Friday, March 22, 2013

Refractions in the Self: or, the Toad Cave Theory

Part of the experience of grieving, for me, is knowing that there is now more than one person inside of my head. One of these people is my mother, who, to be fair, has always been there. Her voice comes out of my mouth when I talk to babies and animals. I also channel her when I teach, or when I have to be disappointed in someone, or when I am proud of someone, or when I console or congratulate a friend.

I'm also finding that I now have a divided self. There's the Normal Me, who writes every day, exercises like a maniac, laughs a lot, reads a lot, and is rarely home. The state of grief in which I now live overlaps that self with another, less familiar self. I think of this one as Toad Cave Me, because when I am most deeply sad over the loss of my loved ones, I feel like a toad at the bottom of a subterranean space, wedged in the corner of a deep, deep hole. I lie still, I cry a lot, and I sometimes lose momentary sight of the point of the things that Normal Me does. Normal Me moves a lot, and Toad Cave Me is the picture of outward inertia. (The brain can overpower the body, I guess.) Even when Toad Cave is on the move, she's lethargic and scared and often doesn't want to be where she is.

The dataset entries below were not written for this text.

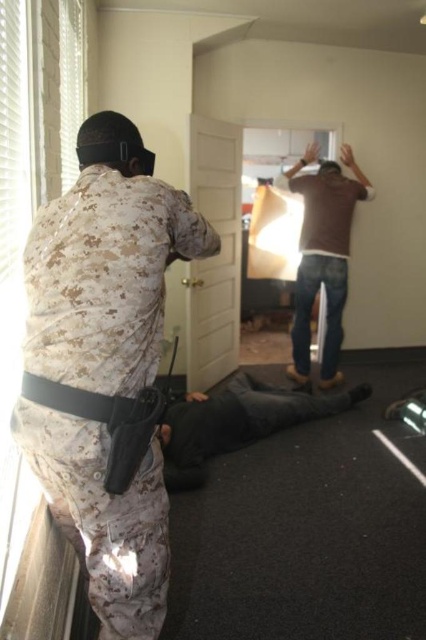 Is brown matte shirt at upper center wider than camouflage fabric uniform at center?

In fact, brown matte shirt at upper center might be narrower than camouflage fabric uniform at center.

This screenshot has width=426, height=640. What do you see at coordinates (322, 259) in the screenshot?
I see `brown matte shirt at upper center` at bounding box center [322, 259].

The width and height of the screenshot is (426, 640). What do you see at coordinates (322, 259) in the screenshot? I see `brown matte shirt at upper center` at bounding box center [322, 259].

Where is `brown matte shirt at upper center`? brown matte shirt at upper center is located at coordinates (322, 259).

The height and width of the screenshot is (640, 426). Identify the location of camouflagetextured fabric at left. (106, 278).

Between point (123, 627) and point (77, 17), which one is positioned behind?

The point (77, 17) is more distant.

This screenshot has width=426, height=640. Find the location of `camouflagetextured fabric at left`. camouflagetextured fabric at left is located at coordinates (106, 278).

Looking at this image, who is shorter, camouflagetextured fabric at left or black matte holster at lower left?

Standing shorter between the two is black matte holster at lower left.

Is camouflagetextured fabric at left closer to camera compared to black matte holster at lower left?

Yes.

Is point (71, 244) less distant than point (161, 406)?

Yes, point (71, 244) is closer to viewer.

I want to click on camouflagetextured fabric at left, so click(x=106, y=278). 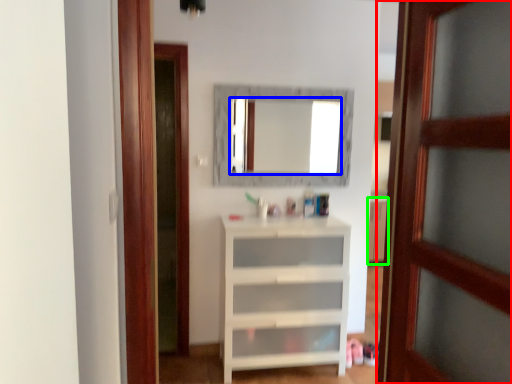 Question: Which is farther away from door (highlighted by a red box)? mirror (highlighted by a blue box) or cabinetry (highlighted by a green box)?

Choices:
 (A) mirror
 (B) cabinetry

Answer: (A) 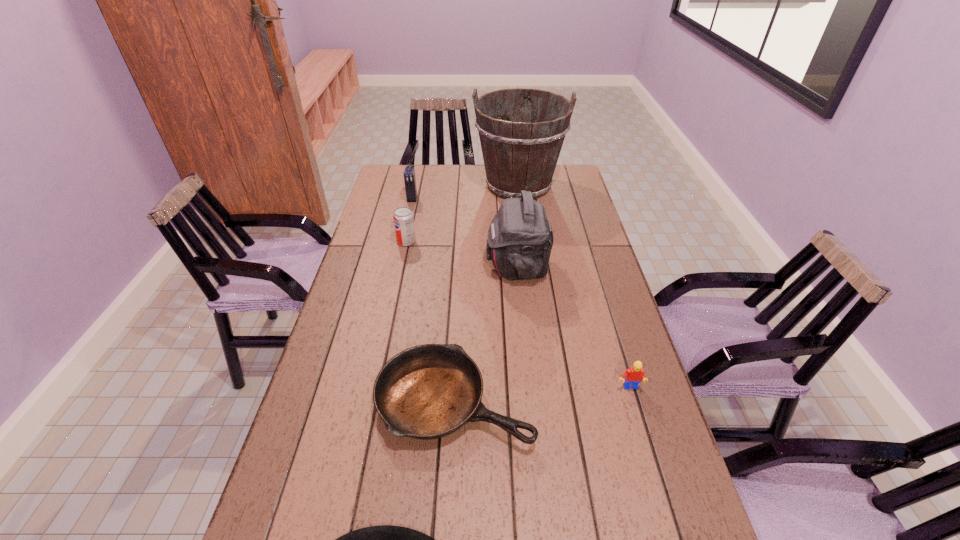 What are the coordinates of `free point between the Lego and the bucket` in the screenshot? It's located at (574, 287).

Identify which object is the sixth nearest to the shortest object. Please provide its 2D coordinates. Your answer should be formatted as a tuple, i.e. [(x, y)], where the tuple contains the x and y coordinates of a point satisfying the conditions above.

[(409, 173)]

The image size is (960, 540). I want to click on object that is the fifth closest to the soda, so [x=634, y=375].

You'll see both Normal Me and Toad Cave Me crying in the street, but I bet you could suss out the differences between us by our respective demeanors and the looks in our eyes.

Toad Cave Me has only appeared once or twice since my mother's death, and one of those times was immediately after my friend's death last week. The only other time she's been strongly present was a weekend when my mother was in the emergency room and a sort-of manfriend mostly best friend had just shattered my little heart to pieces. Toad Cave's presence makes sense, people tell me, because I am going through a serious trauma. My only parent is gone. Nobody misses her like I do. It takes more energy than I realize.

In the days after my mother's death, I was so motivated to be the daughter she knew that I wondered if stillness would ever come. It took about a month and a half for Toad Cave to reappear, on hiatus since my breakup and Mom's ER visit.

The ways I'm finding to pull away from Toad Cave's grasp now, or to ameliorate it when the pull is too strong, are varied. One is to imagine motion, and that at least lets me know that I'm valuing it almost as much as I normally do. Another is to stop, take a breath, run off and cry if I need to, and tell myself that feelings shift, and the courage and grit and love that my mother inculcated in me will rise to the surface soon enough, and help me power through. When it's really tough to move, another way is to ride out the stillness, to remind myself that it won't continue forever, that maybe I need the rest, and, above all, that my mother would be the first one to tell me that it's okay to take it easy, even for a mile-a-minute person like me.

Both Normal Me and Toad Cave Me are comforted by the recent words of a friend of mine: "How can you have expectations of yourself right now when you don't even know yet who you are without your mom around? Do the best you can do, for now. That's all you can do, anyway. And besides, it's enough."